*** Opening of GIVEN DATA ***

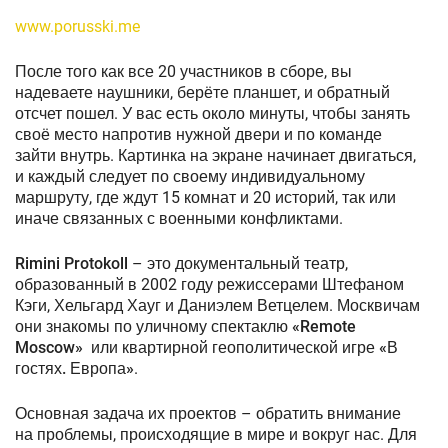
www.porusski.me
После того как все 20 участников в сборе, вы
надеваете наушники, берёте планшет, и обратный
отсчет пошел. У вас есть около минуты, чтобы занять
своё место напротив нужной двери и по команде
зайти внутрь. Картинка на экране начинает двигаться,
и каждый следует по своему индивидуальному
маршруту, где ждут 15 комнат и 20 историй, так или
иначе связанных с военными конфликтами.
Rimini Protokoll
– это документальный театр,
образованный в 2002 году режиссерами Штефаном
Кэги, Хельгард Хауг и Даниэлем Ветцелем. Москвичам
они знакомы по уличному спектаклю
«Remote
Moscow»
или квартирной геополитической игре
«В
гостях. Европа»
.
Основная задача их проектов – обратить внимание
на проблемы, происходящие в мире и вокруг нас. Для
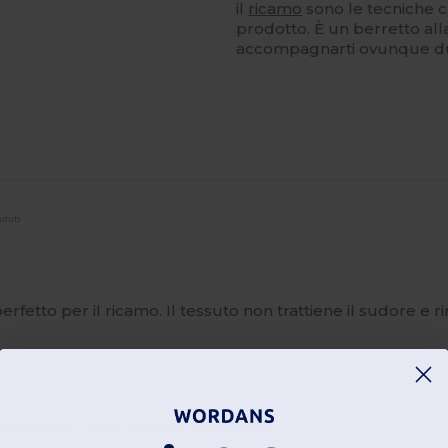
il
ricamo
sono le tecniche ch
prodotto. È un berretto a
accompagnarti ovunque dur
nduti
perfetto per il ricamo. Il tessuto non trattiene il sudore 
 da ricamare - MOLTO MOLTO BELLO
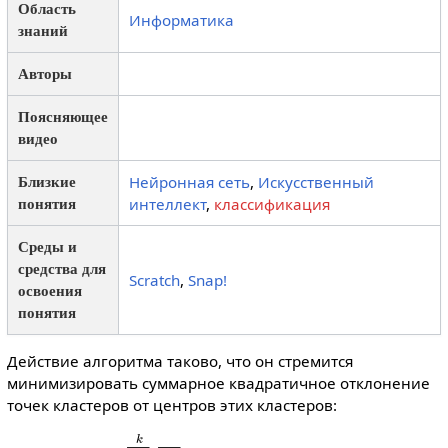
Область
Информатика
знаний
Авторы
Поясняющее
видео
Нейронная сеть
,
Искусственный
Близкие
интеллект
,
классификация
понятия
Среды и
средства для
Scratch
,
Snap!
освоения
понятия
Действие алгоритма таково, что он стремится
минимизировать суммарное квадратичное отклонение
точек кластеров от центров этих кластеров:
V
=
∑
i
=
1
k
∑
x
∈
S
i
(
x
−
μ
i
)
2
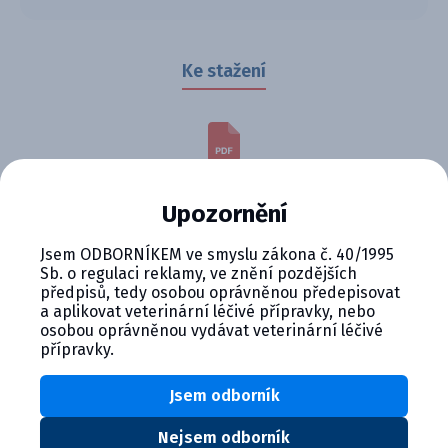
Ke stažení
5509.pdf
237.6 KB
Upozornění
Stáhnout soubor
Jsem ODBORNÍKEM ve smyslu zákona č. 40/1995
Inaktivovaná vakcína pro prasata poskytuje ochranu
Sb. o regulaci reklamy, ve znění pozdějších
předpisů, tedy osobou oprávněnou předepisovat
proti parvoviróze a července. Obsahuje inaktivované viry
a aplikovat veterinární léčivé přípravky, nebo
a bakterie, které stimulují imunitní systém k vytvoření
osobou oprávněnou vydávat veterinární léčivé
přípravky.
protilátek. Doporučuje se pravidelná vakcinace pro
zdraví chovných zvířat a jejich potomstva.
Jsem odborník
Nejsem odborník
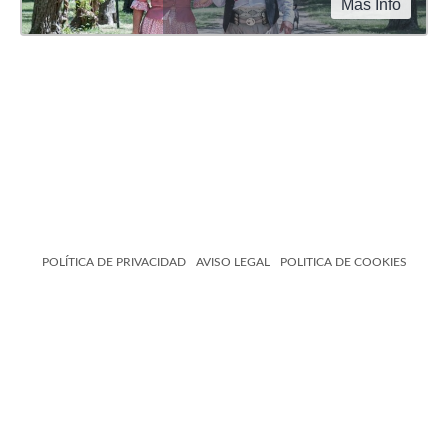
Más Info
POLÍTICA DE PRIVACIDAD
AVISO LEGAL
POLITICA DE COOKIES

*** Close of GIVEN DATA ***

■ HOW TO COMPLETE THIS TASK:
Transcribe exactly each line of the records from the start up to and including the one with "perfetto per il", and leave out every picture.

■ OUTPUT BELOW:
www.porusski.me
После того как все 20 участников в сборе, вы
надеваете наушники, берёте планшет, и обратный
отсчет пошел. У вас есть около минуты, чтобы занять
своё место напротив нужной двери и по команде
зайти внутрь. Картинка на экране начинает двигаться,
и каждый следует по своему индивидуальному
маршруту, где ждут 15 комнат и 20 историй, так или
иначе связанных с военными конфликтами.
Rimini Protokoll
– это документальный театр,
образованный в 2002 году режиссерами Штефаном
Кэги, Хельгард Хауг и Даниэлем Ветцелем. Москвичам
они знакомы по уличному спектаклю
«Remote
Moscow»
или квартирной геополитической игре
«В
гостях. Европа»
.
Основная задача их проектов – обратить внимание
на проблемы, происходящие в мире и вокруг нас. Для
il
ricamo
sono le tecniche ch
prodotto. È un berretto a
accompagnarti ovunque dur
nduti
perfetto per il ricamo. Il tessuto non trattiene il sudore 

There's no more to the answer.